Zwerner no longer works for the school district and has said she has no plans to teach again. It was revealed in court Wednesday that she has become a licensed cosmetologist.
Zwerner answered questions on the stand for more than an hour.
A physician testified Wednesday that Zwerner can’t make a tight fist with her left hand, which has less than half its normal grip strength.
Former assistant principal Ebony Parker is accused of failing to act after several people voiced concerns to her in the hours before the shooting that the student had a gun in his backpack.
Zwerner testified she first heard about the gun prior to class recess from a reading specialist. The shooting happened a few hours later.
Despite her injuries, Zwerner was able to hustle her students out of the classroom. She eventually passed out in the school office.
“The moment went by very fast,” she said.
Parker is the only defendant in the lawsuit. A judge previously dismissed the district’s superintendent and the school principal as defendants.
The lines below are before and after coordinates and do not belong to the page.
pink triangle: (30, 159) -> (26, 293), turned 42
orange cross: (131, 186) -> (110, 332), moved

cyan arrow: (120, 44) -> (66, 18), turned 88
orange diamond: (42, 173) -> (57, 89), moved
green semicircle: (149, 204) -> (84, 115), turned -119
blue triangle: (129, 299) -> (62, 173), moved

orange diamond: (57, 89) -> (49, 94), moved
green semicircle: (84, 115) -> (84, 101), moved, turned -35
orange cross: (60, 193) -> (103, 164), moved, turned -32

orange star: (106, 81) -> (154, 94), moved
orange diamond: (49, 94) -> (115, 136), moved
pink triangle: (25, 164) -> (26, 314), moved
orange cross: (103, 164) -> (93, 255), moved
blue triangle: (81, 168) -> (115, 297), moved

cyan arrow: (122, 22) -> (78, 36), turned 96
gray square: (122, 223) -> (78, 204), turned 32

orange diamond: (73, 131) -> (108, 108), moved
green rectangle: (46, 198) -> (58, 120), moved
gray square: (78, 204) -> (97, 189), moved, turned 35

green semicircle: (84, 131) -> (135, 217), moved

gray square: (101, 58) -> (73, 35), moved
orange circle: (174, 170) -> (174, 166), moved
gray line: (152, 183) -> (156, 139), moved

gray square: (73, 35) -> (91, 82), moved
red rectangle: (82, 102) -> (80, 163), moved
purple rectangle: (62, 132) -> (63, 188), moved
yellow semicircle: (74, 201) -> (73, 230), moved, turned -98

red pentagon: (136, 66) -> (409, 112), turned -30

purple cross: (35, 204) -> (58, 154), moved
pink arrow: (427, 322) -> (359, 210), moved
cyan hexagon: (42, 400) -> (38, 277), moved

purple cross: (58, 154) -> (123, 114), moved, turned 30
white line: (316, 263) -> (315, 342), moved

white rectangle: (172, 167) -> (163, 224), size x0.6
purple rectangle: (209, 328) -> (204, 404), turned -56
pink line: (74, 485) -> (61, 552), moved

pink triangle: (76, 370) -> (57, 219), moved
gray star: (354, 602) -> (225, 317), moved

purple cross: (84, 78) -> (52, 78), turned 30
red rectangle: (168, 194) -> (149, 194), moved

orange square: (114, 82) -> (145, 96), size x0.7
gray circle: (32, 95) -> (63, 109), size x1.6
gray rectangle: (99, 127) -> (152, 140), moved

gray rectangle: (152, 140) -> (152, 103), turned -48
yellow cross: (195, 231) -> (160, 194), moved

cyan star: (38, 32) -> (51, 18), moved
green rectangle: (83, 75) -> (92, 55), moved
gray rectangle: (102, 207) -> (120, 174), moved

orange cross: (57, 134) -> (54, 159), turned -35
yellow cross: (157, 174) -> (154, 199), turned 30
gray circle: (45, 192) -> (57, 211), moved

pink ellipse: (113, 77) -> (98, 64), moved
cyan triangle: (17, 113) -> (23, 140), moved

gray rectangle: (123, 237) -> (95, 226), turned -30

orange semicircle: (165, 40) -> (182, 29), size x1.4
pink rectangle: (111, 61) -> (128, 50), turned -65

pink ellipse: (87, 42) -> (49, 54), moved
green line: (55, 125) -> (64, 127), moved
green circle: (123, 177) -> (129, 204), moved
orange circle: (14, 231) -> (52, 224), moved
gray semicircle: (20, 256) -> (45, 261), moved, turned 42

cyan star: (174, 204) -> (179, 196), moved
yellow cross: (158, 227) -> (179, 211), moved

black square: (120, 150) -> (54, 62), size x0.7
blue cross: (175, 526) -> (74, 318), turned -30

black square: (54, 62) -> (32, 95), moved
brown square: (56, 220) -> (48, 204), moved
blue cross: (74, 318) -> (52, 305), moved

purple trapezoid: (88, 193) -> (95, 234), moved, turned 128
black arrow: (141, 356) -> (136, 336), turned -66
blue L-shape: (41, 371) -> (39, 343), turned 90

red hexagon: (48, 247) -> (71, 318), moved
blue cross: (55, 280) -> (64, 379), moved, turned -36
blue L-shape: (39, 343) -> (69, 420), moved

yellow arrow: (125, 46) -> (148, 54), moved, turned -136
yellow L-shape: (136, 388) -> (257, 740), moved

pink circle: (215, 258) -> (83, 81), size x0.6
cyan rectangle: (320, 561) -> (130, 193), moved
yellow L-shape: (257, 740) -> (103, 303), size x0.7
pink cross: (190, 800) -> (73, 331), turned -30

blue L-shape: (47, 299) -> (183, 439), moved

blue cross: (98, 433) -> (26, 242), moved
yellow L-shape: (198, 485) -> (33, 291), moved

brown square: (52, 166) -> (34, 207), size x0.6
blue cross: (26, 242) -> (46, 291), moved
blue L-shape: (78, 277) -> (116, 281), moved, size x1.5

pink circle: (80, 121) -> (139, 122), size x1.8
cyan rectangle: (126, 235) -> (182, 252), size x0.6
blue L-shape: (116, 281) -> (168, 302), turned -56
Parker faces a separate criminal trial next month on eight counts of felony child neglect. Each of the counts is punishable by up to five years in prison upon a conviction.
The student’s mother was sentenced to nearly four years in prison for felony child neglect and federal weapons charges. Her son told authorities he got his mother’s handgun by climbing onto a drawer to reach the top of a dresser, where the firearm was in his mom’s purse.